Saved data entries:
%%
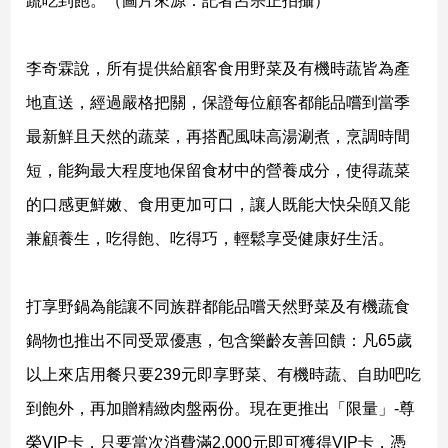
蔬吃到飽。（圖片來源：記者呂宗正拍攝）
娛
李奇霖說，所有提供給顧客食用野菜及有機時蔬皆為產
樂
地直送，經過嚴格把關，保證每位顧客都能品嚐到當季
娛
最新鮮且天然的蔬菜，再搭配風味高湯涮煮，烹調時間
樂
星
短，能夠最大程度地保留食材中的營養成分，使得蔬菜
聞
的口感更鮮嫩、食用更加可口，讓人既能大快朵頤又能
流
行/
兼顧養生，吃得飽、吃得巧，輕鬆享受健康好生活。
時
尚
打享野鍋為能讓不同族群都能品嚐天然野菜及有機蔬食
追
星
鍋物也推出不同受眾優惠，包含樂齡友善回饋：凡65歲
以上來店用餐只要239元即享野菜、有機時蔬、自助吧吃
生
到飽外，再加贈精緻肉盤兩份。現在更推出「限量」-尊
活
榮VIP卡，只要當次消費滿2,000元即可獲得VIP卡，憑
%%
▶ [WORK REQUIRED]:
I need the entries printed exactly, with each picture left out.

▶ [TASK RESPONSE]:
蔬吃到飽。（圖片來源：記者呂宗正拍攝）
娛
李奇霖說，所有提供給顧客食用野菜及有機時蔬皆為產
樂
地直送，經過嚴格把關，保證每位顧客都能品嚐到當季
娛
最新鮮且天然的蔬菜，再搭配風味高湯涮煮，烹調時間
樂
星
短，能夠最大程度地保留食材中的營養成分，使得蔬菜
聞
的口感更鮮嫩、食用更加可口，讓人既能大快朵頤又能
流
行/
兼顧養生，吃得飽、吃得巧，輕鬆享受健康好生活。
時
尚
打享野鍋為能讓不同族群都能品嚐天然野菜及有機蔬食
追
星
鍋物也推出不同受眾優惠，包含樂齡友善回饋：凡65歲
以上來店用餐只要239元即享野菜、有機時蔬、自助吧吃
生
到飽外，再加贈精緻肉盤兩份。現在更推出「限量」-尊
活
榮VIP卡，只要當次消費滿2,000元即可獲得VIP卡，憑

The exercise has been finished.